● WHAT TO PRODUCE:
What is needed is a single figure: how many lines of the records below contain the word "electrónico".

++++++++++

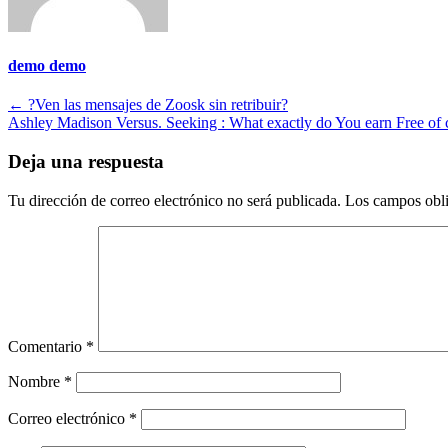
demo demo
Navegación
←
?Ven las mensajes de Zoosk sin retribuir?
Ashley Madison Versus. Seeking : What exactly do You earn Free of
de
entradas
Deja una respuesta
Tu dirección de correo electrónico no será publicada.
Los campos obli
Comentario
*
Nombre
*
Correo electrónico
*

++++++++++

● EXERCISE RESULT:
2